The way the drug companies decide on what price to choose is based solely on the insurance companies and not the actual consumers. They go as high as the insurance companies and health care providers are willing to pay for that drug. It does not depend on how much the consumers are willing to pay for the drug. So, patients who do not have insurance, or are underinsured, are forced to pay extremely high prices.

Other Pricing Factors

The companies also take into account the importance of the drug when deciding a price. If there is competition, they calculate what the insurance companies are currently paying for the competition. If it is new, they decide how important to someone’s life the drug is. If a patient can be very dependent on the drug, the price will raise even higher.

It should be noted that the list price is not always necessarily the final price. The insurers and government are allowed to negotiate the price of the drug by claiming rights under laws or by the number of patients they cover.

How Financial Assistance Works

Medicaid

There are several options for medical financial assistance for low-income individuals. Medicaid is one program that provides insurance for people that have low-income.  According to the government, “administrators at Medicaid have a ‘best price’ rule that entitles them to the lowest negotiated price that a drug company has offered private insurers. The agency typically earns at least a 15 percent discount off the list price of any drug.”

Medicare

Medicare is another financial assistance program, but it works very differently. Because it is a national insurance program for 54 million patients, Medicare does not follow the same rules and procedures as Medicaid. They are not allowed to negotiate the price, and they end up paying even higher prices for drugs than other agencies in the U.S.

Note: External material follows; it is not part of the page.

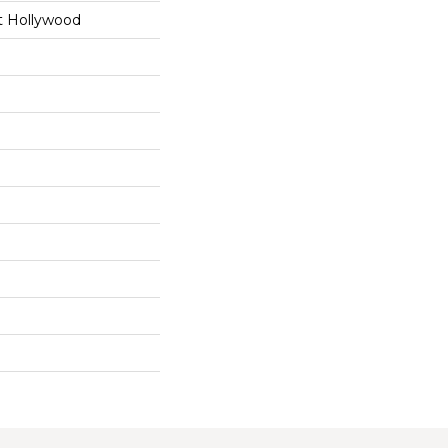
t Hollywood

Modern Medicare coverage is virtually guaranteed by law. However, President Obama recently announced a 2016 budget to decrease the amount Medicare spends to cover drugs for the 54 million patients enrolled. While the plan has set to be approved, there is some concern that it could result in Medicare covering only the most expensive medicines and the most desperate enrollees.

Prescription Assistance

A third and final option for those seeking financial assistance for medications is a prescription assistance program. Programs such as these exist nationwide, and their sole purpose is to help those with no or inadequate insurance coverage obtain their necessary medications. For a small monthly fee, they work with both insurance providers and pharmaceutical companies to deliver medications below their market cost.

There is injustice everywhere in the world, and no greater injustice occurs than when a desperate and ill patient cannot afford their medication. Some people blame the insurance companies, while others blame the pharmaceutical companies. Regardless of who is at fault or why some drugs cost so much, the fact remains that millions of people have no access to the meds they need. Yet, there are options for getting them, and they are always available if you know where to look.